DiMartini responded wearily. “Your father does not operate that way. They demanded that you handle it. I agreed. Reluctan
tly.”
“Why do I think this sounds like total horseshit?”
When Nicole finally returned to Humble House, a little after 5:30 AM, her father angrily demanded to know what she’d been doing all night. A mistake in any case, but given what he was about to ask of her, seriously counterproductive. Not only did Nicole let him know that her activities were none of his goddam business, that she was insulted by being treated like a child, she defiantly refused to go to Utah unless her father told her – truthfully – what it was about, why she must waste the few days she had off over Thanksgiving.

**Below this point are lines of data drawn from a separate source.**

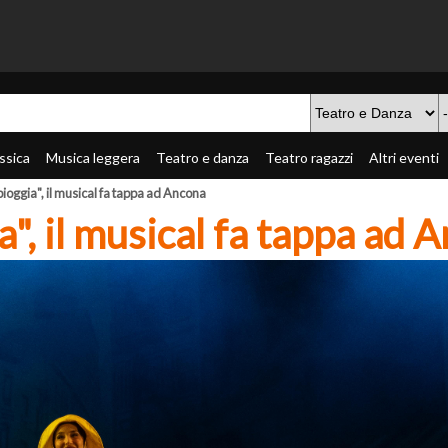
ssica
Musica leggera
Teatro e danza
Teatro ragazzi
Altri eventi
ioggia", il musical fa tappa ad Ancona
a", il musical fa tappa ad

“Jesus Christ, Daddy, what is it you’ve done now? I’m not playing bag-lady for you if you don’t tell me.”
It distressed DiMartini that she was familiar with such terms, that she knew as much as she did about his affairs, though he understood how unrealistic had been his hope of sheltering her from the life. When she first questioned him about his business, in the wake of the hearings, he tried to convince her that things were not nearly as sinister as that little shit Bobby Kennedy painted them. However, he cautioned, if she were privy she would be in danger from those people who might wish to use her to get to her father. She defiantly asked whether he meant other hoodlums, or Federal Prosecutors. Her zinger cut deepest; she added that she wasn’t stupid, she’d known he was a mobster since she was twelve years old. And been ashamed.
DiMartini took another run at it. “For godsake, do you think I want to expose you to any of this? I don’t – have – a choice.”
“Yeah, you do. Tell me...”
It wasn’t that he had any difficulty lying to his daughter. Quite the contrary. “I love you, happy birthday, you look beautiful,” and the like were virtually the only honest words he had ever spoken to her.